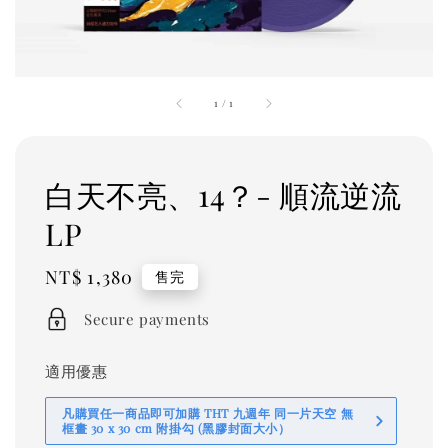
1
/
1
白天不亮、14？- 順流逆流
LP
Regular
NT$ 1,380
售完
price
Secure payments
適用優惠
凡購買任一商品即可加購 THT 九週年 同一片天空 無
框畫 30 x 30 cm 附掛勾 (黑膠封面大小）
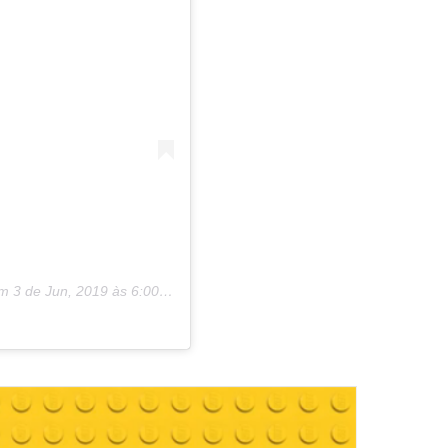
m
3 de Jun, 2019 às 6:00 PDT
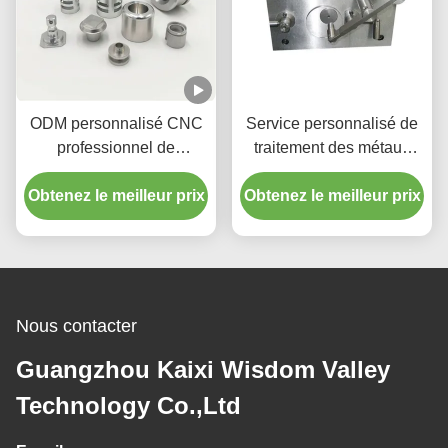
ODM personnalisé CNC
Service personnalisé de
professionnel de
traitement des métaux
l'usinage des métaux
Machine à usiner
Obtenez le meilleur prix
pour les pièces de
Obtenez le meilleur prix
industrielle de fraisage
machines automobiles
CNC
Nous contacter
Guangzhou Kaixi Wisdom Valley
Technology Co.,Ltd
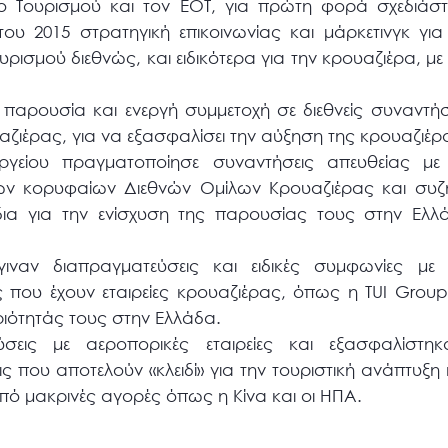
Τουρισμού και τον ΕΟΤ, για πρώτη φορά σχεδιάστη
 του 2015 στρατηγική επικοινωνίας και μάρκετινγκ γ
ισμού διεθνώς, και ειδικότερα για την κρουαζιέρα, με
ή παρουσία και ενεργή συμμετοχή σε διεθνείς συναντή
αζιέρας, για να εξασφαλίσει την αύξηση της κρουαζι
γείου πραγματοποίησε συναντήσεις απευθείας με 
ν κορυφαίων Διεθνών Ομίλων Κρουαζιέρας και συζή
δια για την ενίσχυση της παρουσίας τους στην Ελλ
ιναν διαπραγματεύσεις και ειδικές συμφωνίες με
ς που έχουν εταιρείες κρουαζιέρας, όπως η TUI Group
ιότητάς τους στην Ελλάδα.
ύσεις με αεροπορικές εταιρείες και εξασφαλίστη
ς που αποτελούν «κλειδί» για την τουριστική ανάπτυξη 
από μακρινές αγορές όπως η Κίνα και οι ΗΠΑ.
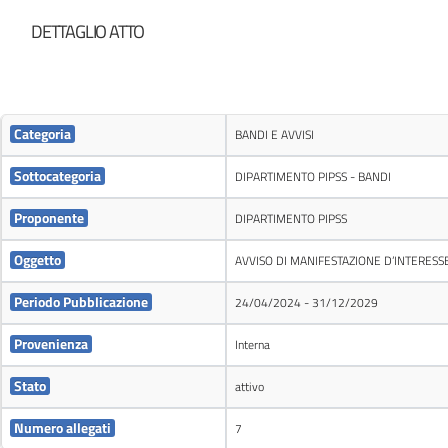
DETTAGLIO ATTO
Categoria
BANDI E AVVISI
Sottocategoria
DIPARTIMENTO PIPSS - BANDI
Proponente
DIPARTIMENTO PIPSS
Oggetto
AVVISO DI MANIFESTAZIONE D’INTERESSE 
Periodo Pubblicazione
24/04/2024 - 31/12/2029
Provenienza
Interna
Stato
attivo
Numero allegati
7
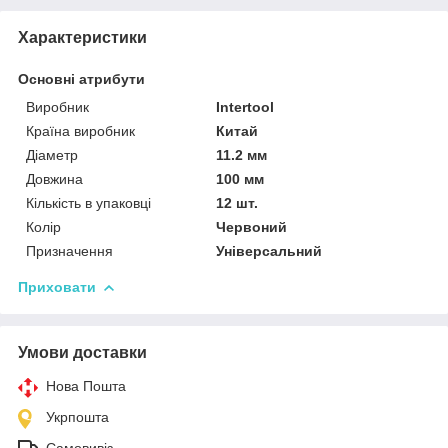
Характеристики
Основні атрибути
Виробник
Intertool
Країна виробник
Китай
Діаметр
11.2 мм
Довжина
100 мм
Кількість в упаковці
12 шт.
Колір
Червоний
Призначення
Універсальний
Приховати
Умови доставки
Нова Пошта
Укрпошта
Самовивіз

★ ★ ★ ★ ★ ★ ★

> [Work request]:
Among the lines of the data above, count those containing the word "DIPARTIMENTO" and report the total alone.

> [Answer to this task]:
2